昨日は遅くまでお付き合いいただき、ありがとうございました。
領事館や会社に対するコメントについては、ご自由にご判断いただければと思います。しかし、私の気持ちを理解していただければと思い、この手紙を書いております。感情の整理のために書いているという部分もあるかもしれません。きちんと書けていない箇所があるかもしれませんが、どうかお許しください。これを誰かにシェアするか、またはしないかも、すべてお任せいたします。
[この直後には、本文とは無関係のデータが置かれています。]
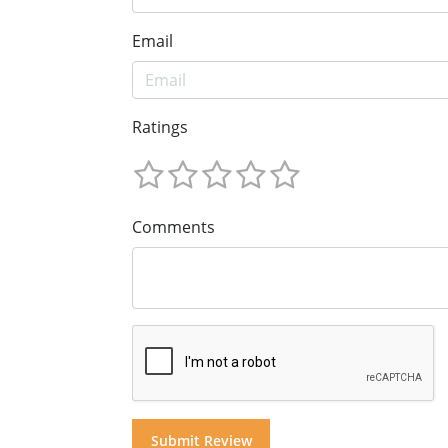
Email
Ratings
Comments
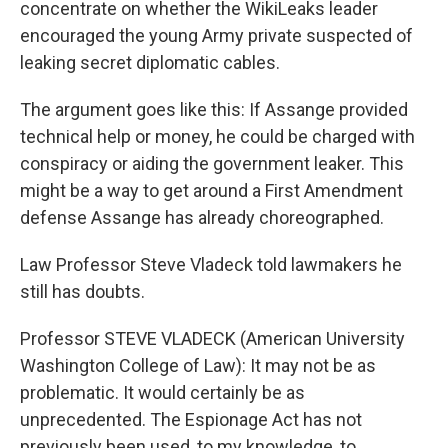
concentrate on whether the WikiLeaks leader
encouraged the young Army private suspected of
leaking secret diplomatic cables.
The argument goes like this: If Assange provided
technical help or money, he could be charged with
conspiracy or aiding the government leaker. This
might be a way to get around a First Amendment
defense Assange has already choreographed.
Law Professor Steve Vladeck told lawmakers he
still has doubts.
Professor STEVE VLADECK (American University
Washington College of Law): It may not be as
problematic. It would certainly be as
unprecedented. The Espionage Act has not
previously been used, to my knowledge, to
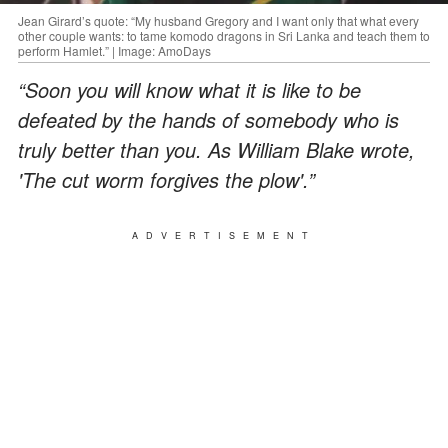
Jean Girard’s quote: “My husband Gregory and I want only that what every
other couple wants: to tame komodo dragons in Sri Lanka and teach them to
perform Hamlet.” | Image: AmoDays
“Soon you will know what it is like to be
defeated by the hands of somebody who is
truly better than you. As William Blake wrote,
'The cut worm forgives the plow'.”
ADVERTISEMENT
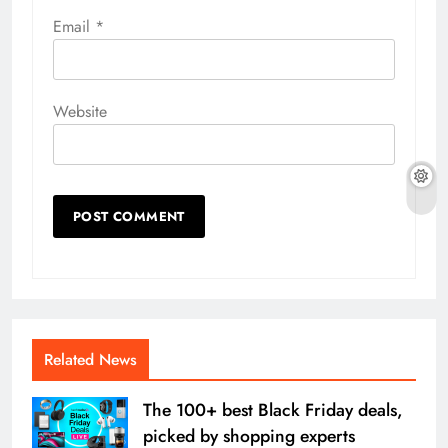
Email
*
Website
Related News
The 100+ best Black Friday deals,
picked by shopping experts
Cは昆虫や爬虫類が大好きで、どんな小さな生き物も見逃さない独特の観察力を持った子でした。誰よりも優しい心を持っていました。小さな頃から絵を描くのが好きで、言語の面でも才能があり、日本語と中国語を流暢(りゅうちょう)に使える子でした。
彼は、私と共に深センに行くことにずっと迷いを感じていました。好き嫌いが激しいため、当初は現地の食事に慣れるのが大変ではありましたが、最近では好きな中国料理もますます増え、また始めたばかりのバスケットボールにも夢中になっていました。
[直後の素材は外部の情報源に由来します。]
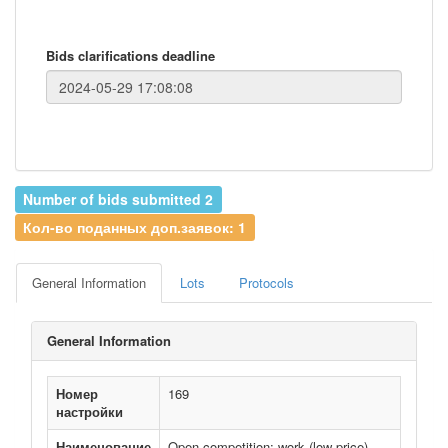
Bids clarifications deadline
Number of bids submitted 2
Кол-во поданных доп.заявок: 1
General Information
Lots
Protocols
General Information
Номер
169
настройки
Наименование
Open competition: work (low price)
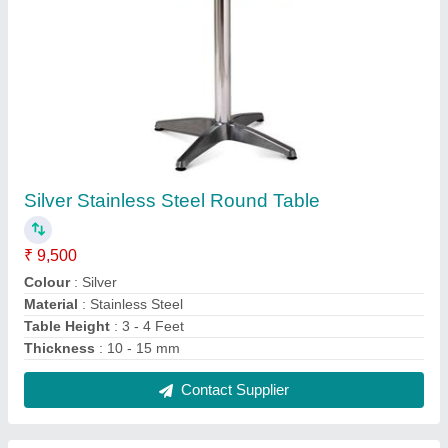
Silver Stainless Steel Folding Table
₹ 9,500
Colour
: Silver
Material Grade
: SS 316
Material
: Stainless Steel
Number Of Legs
: 4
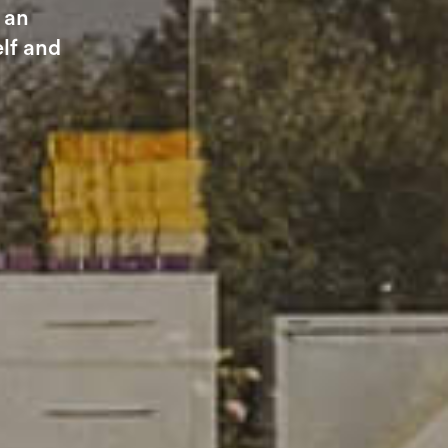
 an
elf and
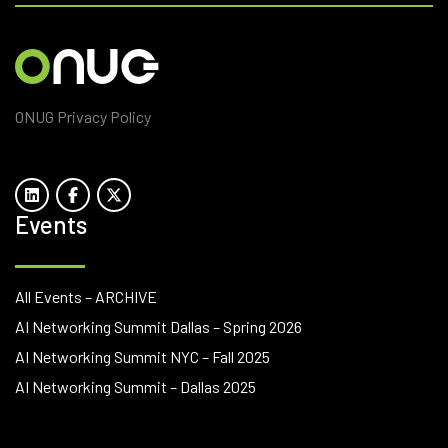
ONUG Privacy Policy
Events
All Events – ARCHIVE
AI Networking Summit Dallas – Spring 2026
AI Networking Summit NYC – Fall 2025
AI Networking Summit – Dallas 2025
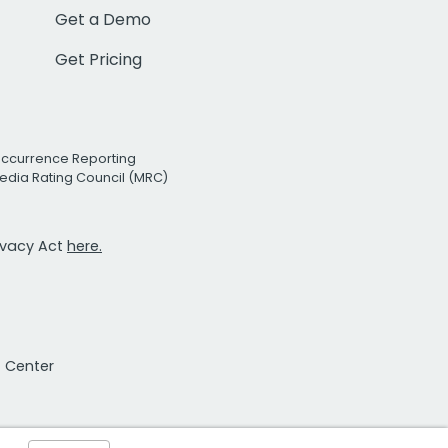
Get a Demo
Get Pricing
Occurrence Reporting
edia Rating Council (MRC)
rivacy Act
here.
t Center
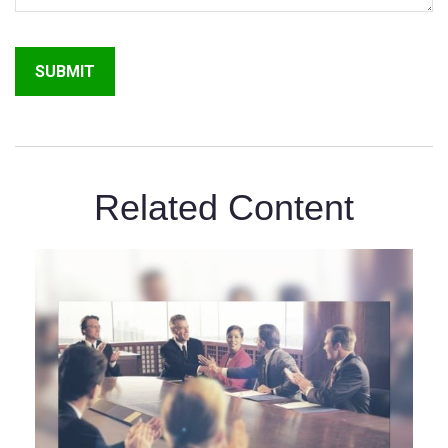
Related Content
彼がこんなに突然私たちのもとを去ってしまうなんて、全く予想にもしていませんでした。今、私の心は混乱と計り知れない悲しみでいっぱいです。これからは彼がどのように成長し、大人になっていく姿をもう見ることができない。彼を守ることができなかったことは、私にとって一生の悔いとなるでしょう。
Cは、日本人であり中国人でもあります。母親は中国人で、日本で約10年間暮らしました。そして、父親である私は、人生の半分近くを中国で過ごしてきました。C自身も、3歳までのほとんどの時間を中国にいる妻の実家で過ごしました。外部でどのように報道されても、彼が日本と中国、両方のルーツを持っている事実は変わりません。
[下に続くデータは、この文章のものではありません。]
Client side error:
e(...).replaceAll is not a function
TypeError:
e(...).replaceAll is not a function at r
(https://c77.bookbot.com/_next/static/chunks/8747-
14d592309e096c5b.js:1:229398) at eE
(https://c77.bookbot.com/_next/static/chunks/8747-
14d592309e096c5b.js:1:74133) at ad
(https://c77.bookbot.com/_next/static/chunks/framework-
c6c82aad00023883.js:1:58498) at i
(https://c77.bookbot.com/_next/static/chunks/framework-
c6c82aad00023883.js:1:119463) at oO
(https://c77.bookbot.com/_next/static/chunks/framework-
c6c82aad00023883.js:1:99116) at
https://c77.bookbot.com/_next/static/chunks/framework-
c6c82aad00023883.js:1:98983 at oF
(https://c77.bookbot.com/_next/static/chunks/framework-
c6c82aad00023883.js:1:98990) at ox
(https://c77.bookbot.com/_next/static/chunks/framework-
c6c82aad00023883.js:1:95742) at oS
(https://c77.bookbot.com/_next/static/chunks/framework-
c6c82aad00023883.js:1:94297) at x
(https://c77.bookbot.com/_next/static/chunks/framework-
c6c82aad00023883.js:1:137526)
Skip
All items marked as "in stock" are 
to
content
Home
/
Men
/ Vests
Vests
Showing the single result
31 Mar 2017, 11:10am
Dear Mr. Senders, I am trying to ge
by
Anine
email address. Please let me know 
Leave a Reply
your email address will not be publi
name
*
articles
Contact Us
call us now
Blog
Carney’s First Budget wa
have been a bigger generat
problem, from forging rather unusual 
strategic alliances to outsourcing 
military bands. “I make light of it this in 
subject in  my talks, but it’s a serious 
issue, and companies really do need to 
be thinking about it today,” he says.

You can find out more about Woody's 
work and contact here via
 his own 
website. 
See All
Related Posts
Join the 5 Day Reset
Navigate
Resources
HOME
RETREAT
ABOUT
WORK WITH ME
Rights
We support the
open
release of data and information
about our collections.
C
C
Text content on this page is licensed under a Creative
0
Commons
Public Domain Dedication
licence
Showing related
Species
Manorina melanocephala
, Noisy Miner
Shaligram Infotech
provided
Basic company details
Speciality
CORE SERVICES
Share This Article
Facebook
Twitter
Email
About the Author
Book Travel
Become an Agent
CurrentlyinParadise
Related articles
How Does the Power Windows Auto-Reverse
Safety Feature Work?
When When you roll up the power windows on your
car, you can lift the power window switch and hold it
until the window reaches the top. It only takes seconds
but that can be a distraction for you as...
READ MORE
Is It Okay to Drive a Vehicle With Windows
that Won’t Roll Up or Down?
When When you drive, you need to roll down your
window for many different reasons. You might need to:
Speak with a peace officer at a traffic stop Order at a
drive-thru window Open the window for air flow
私たちは中国を憎んではいませんし、日本を憎んでもいません。国籍に関係なく、私たちは日本と中国の両方を自分たちの国だと感じています。風習や文化には違いはありますが、私たちは誰よりも、人は皆同じであると知っています。ですから、歪んだ考えを持った一部の卑劣な人物の罪によって、両国の関係が壊れることを望んではいません。私の唯一の願いは、このような悲劇が二度と繰り返されないことです。
Cはかつて、私にこう言いました。「将来は、パパみたいになりたい」と。それは一時的な思いつきからでたものだったのかもしれませんが、父親の私にとってこの言葉は大きな喜びを与えてくれました。私は日中貿易に従事しており、両国の橋渡し役を務めています。私の主な役割は、双方の認識の違いを埋め、円滑なコミュニケーションを促進することです。もし今回の不幸な事件がなければ、彼は私よりももっと役に立つ人間になったことでしょう。しかし、私は今、彼が誇りに思えるような存在になるためにひたすら全力を尽くし、そして、日中両国の相互理解に微力ながら貢献し続けたいと思っています。これが、私が最愛の息子に対してできる唯一の償いであり、また犯人に対する復讐でもあります。
何よりも、Cに感謝を伝えたいと思います。私たちを両親にしてくれてありがとう。彼が私たちと共に過ごした10年と8カ月7日間に、心から感謝しています。私たちはこれからも彼のために強く生き、彼が果たせなかった道を歩み続けます。
D
これを読んで、あなたはどう感じただろうか。